◆ TASK DETAILS ◆
Go through the entries below and copy every line that holds the word "more".

(Document understanding data)
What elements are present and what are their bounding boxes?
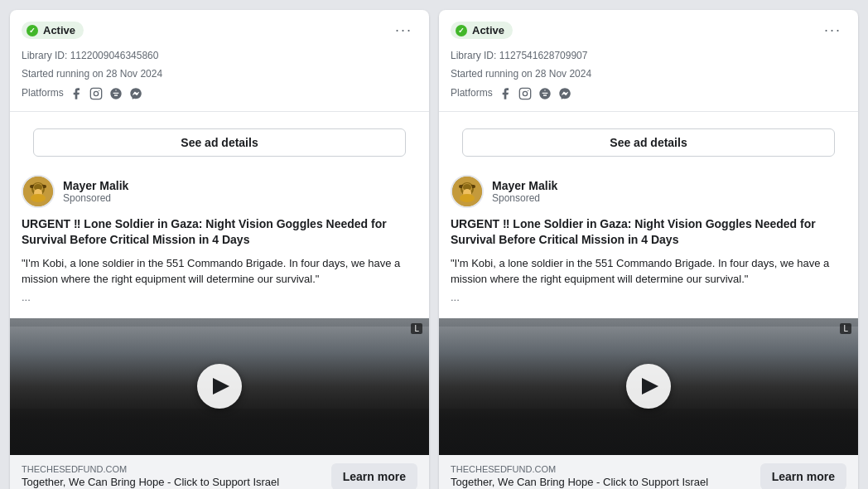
library-id-label: Library ID: <box>451 50 499 61</box>
library-id-label: Library ID: <box>22 50 70 61</box>
messenger-icon <box>557 86 572 101</box>
library-id-value: 1127541628709907 <box>499 50 588 61</box>
platforms-row: Platforms <box>451 85 846 103</box>
library-id-row: Library ID: 1122009046345860 <box>22 47 417 65</box>
advertiser-info: Mayer Malik Sponsored <box>492 179 557 204</box>
threads-icon <box>108 86 123 101</box>
ad-content: Mayer Malik Sponsored URGENT ‼️ Lone Sol… <box>439 165 858 318</box>
advertiser-info: Mayer Malik Sponsored <box>63 179 128 204</box>
status-row: Active ··· <box>451 20 846 41</box>
advertiser-name: Mayer Malik <box>63 179 128 192</box>
platforms-label: Platforms <box>22 85 64 103</box>
ad-ellipsis: ... <box>451 291 846 303</box>
video-label: L <box>840 323 851 334</box>
started-row: Started running on 28 Nov 2024 <box>22 65 417 84</box>
facebook-icon <box>69 86 84 101</box>
ad-content: Mayer Malik Sponsored URGENT ‼️ Lone Sol… <box>10 165 429 318</box>
see-ad-details-button[interactable]: See ad details <box>33 128 406 157</box>
advertiser-name: Mayer Malik <box>492 179 557 192</box>
svg-point-12 <box>528 90 528 91</box>
avatar <box>22 175 55 208</box>
footer-domain: THECHESEDFUND.COM <box>451 464 752 474</box>
video-background: L <box>439 318 858 455</box>
started-label: Started running on 28 Nov 2024 <box>22 68 162 80</box>
status-row: Active ··· <box>22 20 417 41</box>
play-icon <box>213 378 229 395</box>
ad-card-1: Active ··· Library ID: 1122009046345860 … <box>10 10 429 489</box>
card-footer: THECHESEDFUND.COM Together, We Can Bring… <box>10 455 429 489</box>
see-ad-container: See ad details <box>10 112 429 165</box>
messenger-icon <box>128 86 143 101</box>
svg-point-1 <box>94 91 98 95</box>
library-id-row: Library ID: 1127541628709907 <box>451 47 846 65</box>
instagram-icon <box>518 86 533 101</box>
advertiser-row: Mayer Malik Sponsored <box>22 175 417 208</box>
footer-tagline: Together, We Can Bring Hope - Click to S… <box>22 476 323 488</box>
svg-point-2 <box>99 90 99 91</box>
footer-domain: THECHESEDFUND.COM <box>22 464 323 474</box>
avatar-image <box>23 177 53 206</box>
platforms-row: Platforms <box>22 85 417 103</box>
ad-body: "I'm Kobi, a lone soldier in the 551 Com… <box>22 255 417 288</box>
video-label: L <box>411 323 422 334</box>
footer-tagline: Together, We Can Bring Hope - Click to S… <box>451 476 752 488</box>
meta-info: Library ID: 1127541628709907 Started run… <box>451 47 846 103</box>
status-badge: Active <box>451 22 513 39</box>
video-container[interactable]: L <box>439 318 858 455</box>
facebook-icon <box>498 86 513 101</box>
meta-info: Library ID: 1122009046345860 Started run… <box>22 47 417 103</box>
learn-more-button[interactable]: Learn more <box>760 463 846 489</box>
svg-point-9 <box>31 194 46 202</box>
svg-point-11 <box>523 91 527 95</box>
active-check-icon <box>456 25 467 36</box>
svg-rect-0 <box>90 88 101 99</box>
ad-headline: URGENT ‼️ Lone Soldier in Gaza: Night Vi… <box>451 216 846 249</box>
see-ad-container: See ad details <box>439 112 858 165</box>
see-ad-details-button[interactable]: See ad details <box>462 128 835 157</box>
status-badge: Active <box>22 22 84 39</box>
footer-info: THECHESEDFUND.COM Together, We Can Bring… <box>22 464 323 488</box>
svg-rect-10 <box>519 88 530 99</box>
ad-card-2: Active ··· Library ID: 1127541628709907 … <box>439 10 858 489</box>
learn-more-button[interactable]: Learn more <box>331 463 417 489</box>
library-id-value: 1122009046345860 <box>70 50 159 61</box>
more-options-button[interactable]: ··· <box>819 20 846 41</box>
sponsored-label: Sponsored <box>492 192 557 204</box>
card-header-2: Active ··· Library ID: 1127541628709907 … <box>439 10 858 112</box>
advertiser-row: Mayer Malik Sponsored <box>451 175 846 208</box>
card-footer: THECHESEDFUND.COM Together, We Can Bring… <box>439 455 858 489</box>
status-text: Active <box>472 24 504 36</box>
instagram-icon <box>89 86 104 101</box>
ad-body: "I'm Kobi, a lone soldier in the 551 Com… <box>451 255 846 288</box>
ad-headline: URGENT ‼️ Lone Soldier in Gaza: Night Vi… <box>22 216 417 249</box>
active-check-icon <box>27 25 38 36</box>
sponsored-label: Sponsored <box>63 192 128 204</box>
started-label: Started running on 28 Nov 2024 <box>451 68 591 80</box>
video-container[interactable]: L <box>10 318 429 455</box>
platforms-label: Platforms <box>451 85 493 103</box>
started-row: Started running on 28 Nov 2024 <box>451 65 846 84</box>
video-background: L <box>10 318 429 455</box>
footer-info: THECHESEDFUND.COM Together, We Can Bring… <box>451 464 752 488</box>
card-header-1: Active ··· Library ID: 1122009046345860 … <box>10 10 429 112</box>
svg-point-19 <box>460 194 475 202</box>
status-text: Active <box>43 24 75 36</box>
avatar-image <box>452 177 482 206</box>
threads-icon <box>538 86 552 101</box>
more-options-button[interactable]: ··· <box>390 20 417 41</box>
avatar <box>451 175 484 208</box>
ad-ellipsis: ... <box>22 291 417 303</box>
play-icon <box>642 378 658 395</box>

◆ RESULT OF THIS TASK ◆
learn-more-button[interactable]: Learn more <box>760 463 846 489</box>
learn-more-button[interactable]: Learn more <box>331 463 417 489</box>
more-options-button[interactable]: ··· <box>819 20 846 41</box>
more-options-button[interactable]: ··· <box>390 20 417 41</box>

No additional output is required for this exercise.